Before the Second Circuit, respondent raised no objection to these factual and legal findings or to the CAG’s recommendation that he be publicly reprimanded (2010 WL 3980018, *1, 2010 US App LEXIS 21052, *3). In addition, the Second Circuit found that, since his referral to the CAG for investigation in 2007, respondent had made late filings in several other matters in addition to those noted by the CAG, and noted that an additional client had complained that respondent had allowed his *268immigration appeal to be dismissed upon default without first consulting the client (2010 WL 3980018,*1-2, 2010 US App LEXIS 21052, *3-4).

The report of the CAG that the Second Circuit adopted in its reprimand order contained findings that respondent had violated Code of Professional Responsibility DR 2-106 (a) and (c) (3) (22 NYCRR 1200.11 [a], [c] [3]) (prohibiting the charging of excessive fees or fees prohibited by law or court rule), DR 2-110 (a) (1) and (2) (22 NYCRR 1200.15 [a] [1], [2]) (requiring that a lawyer only withdraw from employment in compliance with applicable law and rules and in a manner that avoids foreseeable prejudice to the client), and DR 2-110 (a) (3) (22 NYCRR 1200.15 [a] [3]) (requiring a lawyer, upon withdrawing from employment, to refund promptly any unearned portion of a fee that was paid in advance).* Although the CAG did not expressly state that respondent violated DR 6-101 (a) (3) (22 NYCRR 1200.30 [a] [3]) (prohibiting neglect of a legal matter) and DR 1-102 (a) (7) (22 NYCRR 1200.3 [a] [7]) (prohibiting conduct adversely reflecting on the lawyer’s fitness to practice law), these rules are referenced in the CAG report, and it is clear that the conduct in which respondent was found to have engaged also violated these rules.

Now before us is the petition of the Departmental Disciplinary Committee seeking the issuance of an order, pursuant to Judiciary Law § 90 (2) and 22 NYCRR 603.3, imposing reciprocal discipline on respondent.
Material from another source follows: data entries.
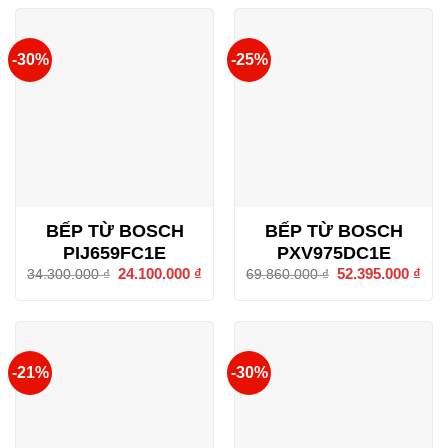
34.224.000 ₫.
18.2
-30%
-25%
BẾP TỪ BOSCH
BẾP TỪ BOSCH
PIJ659FC1E
PXV975DC1E
Giá
24.100.000
₫
Giá
Giá
52.395.000
₫
Giá
34.300.000
₫
69.860.000
₫
gốc
hiện
gốc
hiện
là:
tại
là:
tại
34.300.000 ₫.
là:
69.860.000 ₫.
là:
24.100.000 ₫.
52.3
-21%
-30%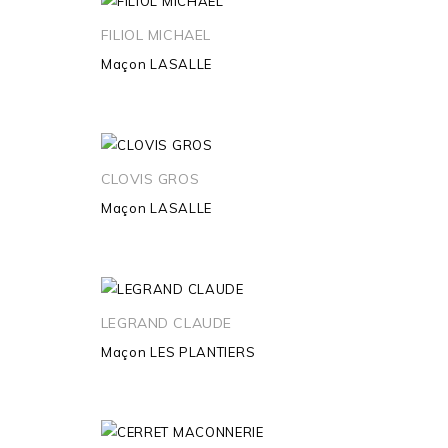
FILIOL MICHAEL
Maçon
LASALLE
CLOVIS GROS
Maçon
LASALLE
LEGRAND CLAUDE
Maçon
LES PLANTIERS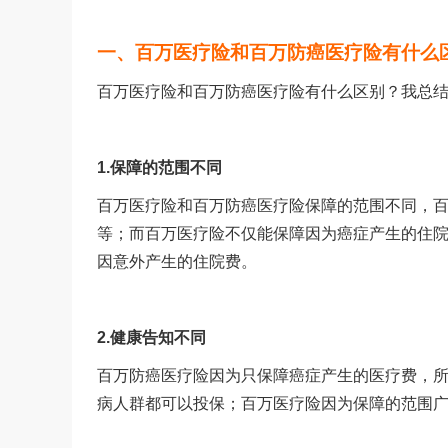
一、百万医疗险和百万防癌医疗险有什么
百万医疗险和百万防癌医疗险有什么区别？我总
1.
保障的范围不同
百万医疗险和百万防癌医疗险保障的范围不同，
等；而百万医疗险不仅能保障因为癌症产生的住
因意外产生的住院费。
2.
健康告知不同
百万防癌医疗险因为只保障癌症产生的医疗费，
病人群都可以投保；百万医疗险因为保障的范围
The Committee requests that we impose a public censure, which is the equivalent of a public reprimand in the federal court system, or, in the alternative, whatever discipline this Court deems appropriate under the circumstances. In response, respondent consents to any reciprocal discipline deemed appropriate by this Court, and expresses contrition for his misconduct. He does not assert any of the defenses to reciprocal discipline provided by 22 NYCRR 603.3 (c).
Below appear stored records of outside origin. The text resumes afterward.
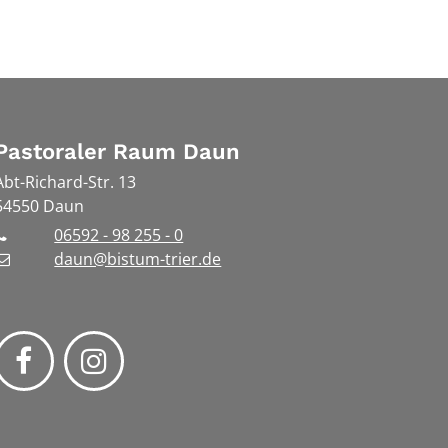
Pastoraler Raum Daun
Abt-Richard-Str. 13
54550
Daun
06592 - 98 255 - 0
daun@bistum-trier.de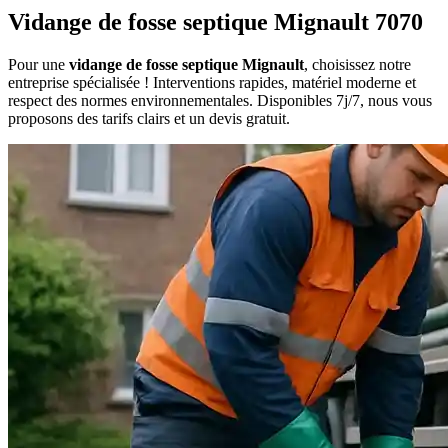
Vidange de fosse septique Mignault 7070
Pour une
vidange de fosse septique Mignault
, choisissez notre
entreprise spécialisée ! Interventions rapides, matériel moderne et
respect des normes environnementales. Disponibles 7j/7, nous vous
proposons des tarifs clairs et un devis gratuit.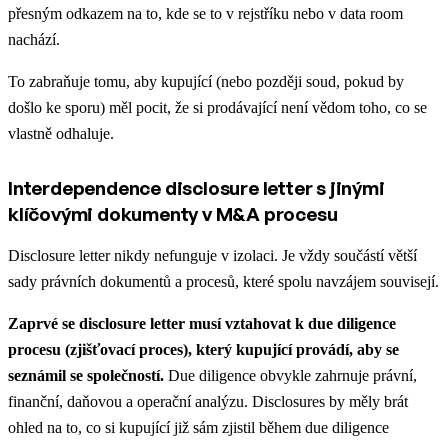
přesným odkazem na to, kde se to v rejstříku nebo v data room
nachází.
To zabraňuje tomu, aby kupující (nebo později soud, pokud by
došlo ke sporu) měl pocit, že si prodávající není vědom toho, co se
vlastně odhaluje.
Interdependence disclosure letter s jinými
klíčovými dokumenty v M&A procesu
Disclosure letter nikdy nefunguje v izolaci. Je vždy součástí větší
sady právních dokumentů a procesů, které spolu navzájem souvisejí.
Zaprvé se disclosure letter musí vztahovat k due diligence
procesu (zjišťovací proces), který kupující provádí, aby se
seznámil se společností.
Due diligence obvykle zahrnuje právní,
finanční, daňovou a operační analýzu. Disclosures by měly brát
ohled na to, co si kupující již sám zjistil během due diligence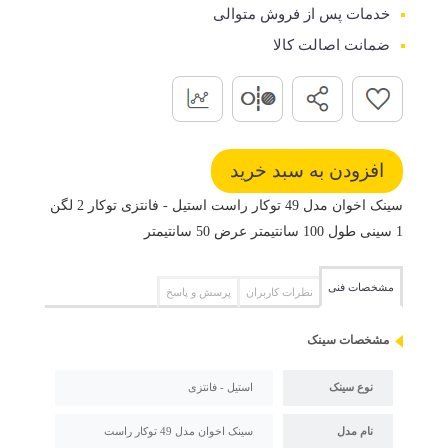
خدمات پس از فروش متوالی
ضمانت اصالت کالا
سینک اخوان مدل 49 توکار راست استیل - فانتزی توکار 2 لگن
1 سینی طول 100 سانتیمتر عرض 50 سانتیمتر
مشخصات فنی
نظرات کاربران
پرسش و پاسخ
مشخصات سینک
نوع سینک
استیل - فانتزی
نام مدل
سینک اخوان مدل 49 توکار راست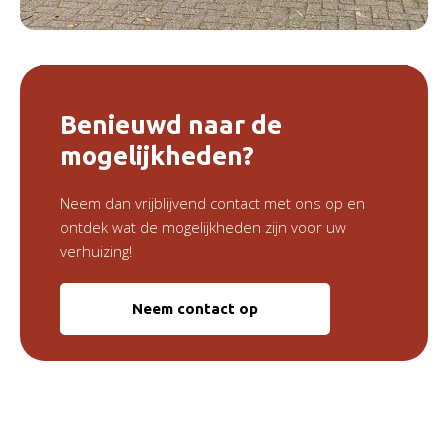
Benieuwd naar de
mogelijkheden?
Neem dan vrijblijvend contact met ons op en
ontdek wat de mogelijkheden zijn voor uw
verhuizing!
Neem contact op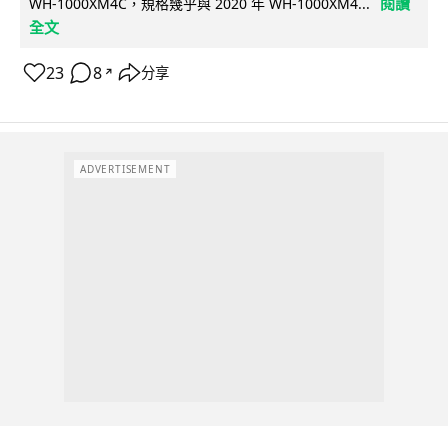
閱讀
WH-1000XM4C，規格幾乎與 2020 年 WH-1000XM4...
全文
23
8
分享
↗
ADVERTISEMENT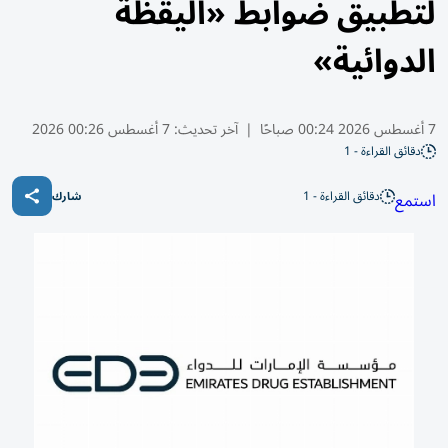
لتطبيق ضوابط «اليقظة
الدوائية»
7 أغسطس 2026 00:24 صباحًا
|
آخر تحديث:
7 أغسطس 00:26 2026
دقائق القراءة - 1
دقائق القراءة - 1
استمع
شارك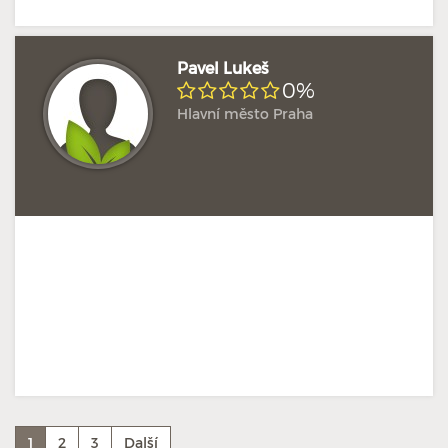
Pavel Lukeš
0%
Hlavní město Praha
1
2
3
Další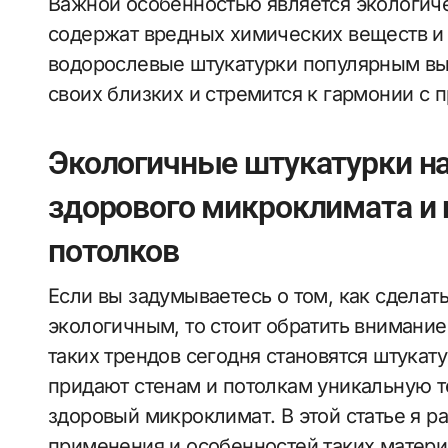
Важной особенностью является экологиче
содержат вредных химических веществ и
водорослевые штукатурки популярным выб
своих близких и стремится к гармонии с 
Экологичные штукатурки на
здорового микроклимата и 
потолков
Если вы задумываетесь о том, как сделать
экологичным, то стоит обратить внимание
таких трендов сегодня становятся штукат
придают стенам и потолкам уникальную т
здоровый микроклимат. В этой статье я 
применения и особенностей таких матери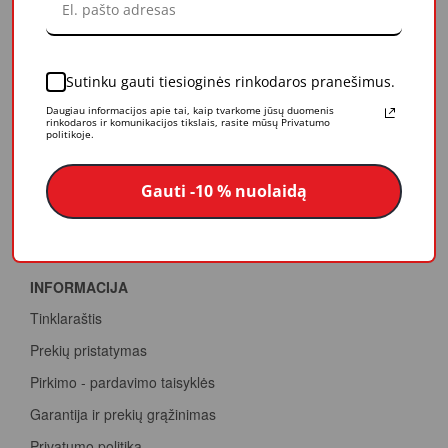
Mūsų vertybės
Apdovanojimai
Sutinku gauti tiesioginės rinkodaros pranešimus.
PASLAUGOS
Daugiau informacijos apie tai, kaip tvarkome jūsų duomenis
Papildomos paslaugos
rinkodaros ir komunikacijos tikslais, rasite mūsų Privatumo
politikoje.
Konsultacijos
Dažų spalvinimas
Gauti -10 % nuolaidą
Termovizija
Dažų tonavimas internetu
INFORMACIJA
Tinklaraštis
Prekių pristatymas
Pirkimo - pardavimo taisyklės
Garantija ir prekių grąžinimas
Privatumo politika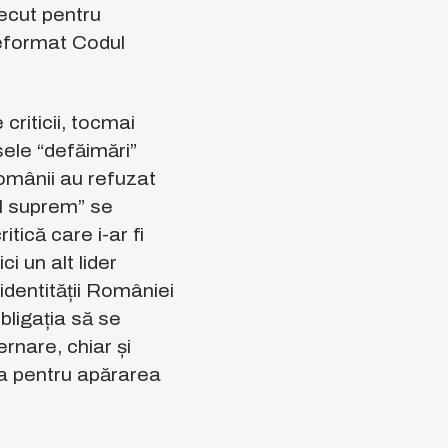
ecut pentru
reformat Codul
criticii, tocmai
sele “defăimări”
românii au refuzat
l suprem” se
itică care i-ar fi
ci un alt lider
 identității României
obligația să se
ernare, chiar și
a pentru apărarea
The record establishes, and respondent does not dispute, that he received full due process in the Second Circuit proceedings culminating in his discipline by that court; that there is no infirmity in the proof establishing the misconduct found by the Second Circuit; and that the misconduct for which he was disciplined by the Second Circuit also constitutes misconduct in the court system of the State of New York. Accordingly, the only *269issue left for this Court to determine is the sanction to be imposed. In matters of reciprocal discipline, we generally give significant weight to the sanction imposed by the jurisdiction in which the charges were initially adjudicated (see Matter of Jaffe, 78 AD3d 152, 158 [2010]). In similar cases involving attorneys who received a public reprimand by a federal court, we have imposed a public censure as reciprocal discipline (see Matter of Gell, 94 AD3d 116 [2012]; Matter of Adinolfi, 90 AD3d 32 [2011]).
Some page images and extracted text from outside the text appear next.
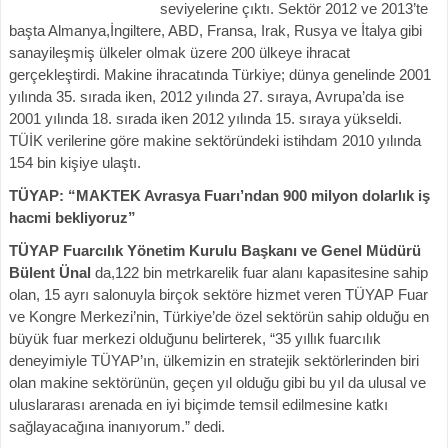
seviyelerine çıktı. Sektör 2012 ve 2013’te
başta Almanya,İngiltere, ABD, Fransa, Irak, Rusya ve İtalya gibi
sanayileşmiş ülkeler olmak üzere 200 ülkeye ihracat
gerçekleştirdi. Makine ihracatında Türkiye; dünya genelinde 2001
yılında 35. sırada iken, 2012 yılında 27. sıraya, Avrupa’da ise
2001 yılında 18. sırada iken 2012 yılında 15. sıraya yükseldi.
TÜİK verilerine göre makine sektöründeki istihdam 2010 yılında
154 bin kişiye ulaştı.
TÜYAP: “MAKTEK Avrasya Fuarı’ndan 900 milyon dolarlık iş
hacmi bekliyoruz”
TÜYAP Fuarcılık Yönetim Kurulu Başkanı ve Genel Müdürü
Bülent Ünal
da,122 bin metrkarelik fuar alanı kapasitesine sahip
olan, 15 ayrı salonuyla birçok sektöre hizmet veren TÜYAP Fuar
ve Kongre Merkezi’nin, Türkiye’de özel sektörün sahip olduğu en
büyük fuar merkezi olduğunu belirterek, “35 yıllık fuarcılık
deneyimiyle TÜYAP’ın, ülkemizin en stratejik sektörlerinden biri
olan makine sektörünün, geçen yıl olduğu gibi bu yıl da ulusal ve
uluslararası arenada en iyi biçimde temsil edilmesine katkı
sağlayacağına inanıyorum.” dedi.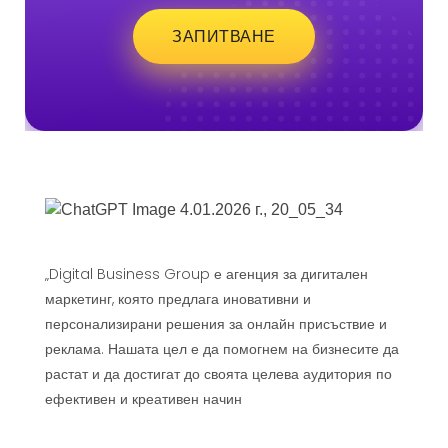
ЗАПИТВАНЕ
„Digital Business Group е агенция за дигитален
маркетинг, която предлага иновативни и
персонализирани решения за онлайн присъствие и
реклама. Нашата цел е да помогнем на бизнесите да
растат и да достигат до своята целева аудитория по
ефективен и креативен начин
Accordingly, the Committee’s petition for reciprocal discipline pursuant to 22 NYCRR 603.3 should be granted, and respondent publicly censured.

Tom, J.P., Friedman, Freedman, Richter and Manzanet-Daniels, JJ., concur.

Respondent publicly censured.

The CAG’s report is set forth as an appendix to the Second Circuit’s reprimand order (see 2010 WL 3980018, *4-19, 2010 US App LEXIS 21052, *11-51).